[HOW TO COMPLETE THIS TASK]
Exact reproduction of the data is required, with images excluded.

Records excerpted from a collection
--- START ---
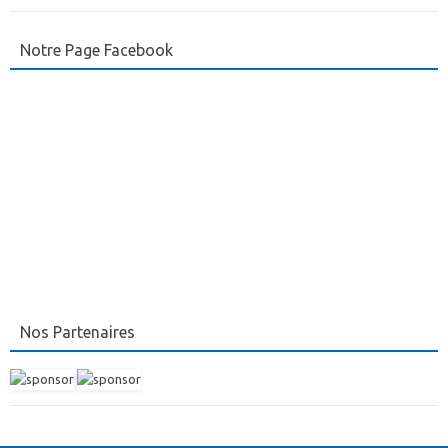
Notre Page Facebook
Nos Partenaires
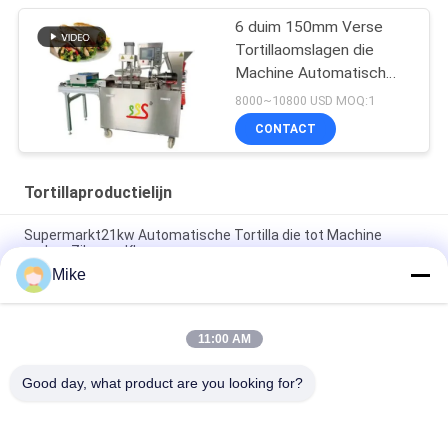
6 duim 150mm Verse
Tortillaomslagen die
Machine Automatisch
maken Volledige
8000~10800 USD MOQ:1
CONTACT
Tortillaproductielijn
Supermarkt21kw Automatische Tortilla die tot Machine
maken Zilveren Kleur
Mike
10 - 45cm volledig Automatische Productielijn van de
Diameter de Nieuwe Tortilla
11:00 AM
Nieuwe automatische broodmachine voor Roti Corn Tortilla
Pita
Good day, what product are you looking for?
populaire categorieën
Alle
--- END ---
[RESPONSE TO THIS TASK]
Notre Page Facebook
Nos Partenaires
6 duim 150mm Verse
Tortillaomslagen die
Machine Automatisch
maken Volledige
8000~10800 USD MOQ:1
CONTACT
Tortillaproductielijn
Supermarkt21kw Automatische Tortilla die tot Machine
maken Zilveren Kleur
Mike
10 - 45cm volledig Automatische Productielijn van de
Diameter de Nieuwe Tortilla
11:00 AM
Nieuwe automatische broodmachine voor Roti Corn Tortilla
Pita
Good day, what product are you looking for?
populaire categorieën
Alle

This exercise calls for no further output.